(Collected data)
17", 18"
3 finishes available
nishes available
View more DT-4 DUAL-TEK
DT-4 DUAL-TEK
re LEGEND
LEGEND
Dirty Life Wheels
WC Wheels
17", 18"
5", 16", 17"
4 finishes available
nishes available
...
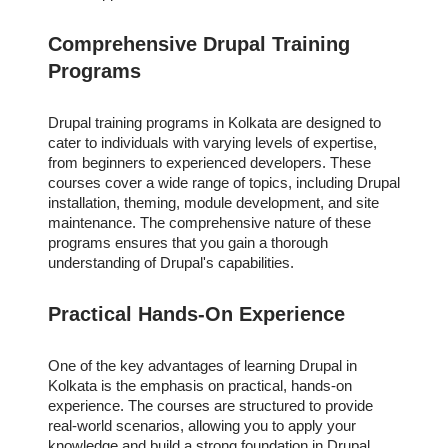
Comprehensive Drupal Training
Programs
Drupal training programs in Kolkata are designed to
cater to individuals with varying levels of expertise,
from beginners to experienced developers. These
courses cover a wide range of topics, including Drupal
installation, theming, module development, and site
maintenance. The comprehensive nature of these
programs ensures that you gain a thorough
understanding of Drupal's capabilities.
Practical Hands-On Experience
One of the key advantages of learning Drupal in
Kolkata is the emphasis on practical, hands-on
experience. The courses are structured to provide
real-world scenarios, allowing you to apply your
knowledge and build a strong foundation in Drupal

» **Work instruction**
Which lines of the data include the string "Kolkata"? Copy each of them.

» **Answer below**
Drupal training programs in Kolkata are designed to
Kolkata is the emphasis on practical, hands-on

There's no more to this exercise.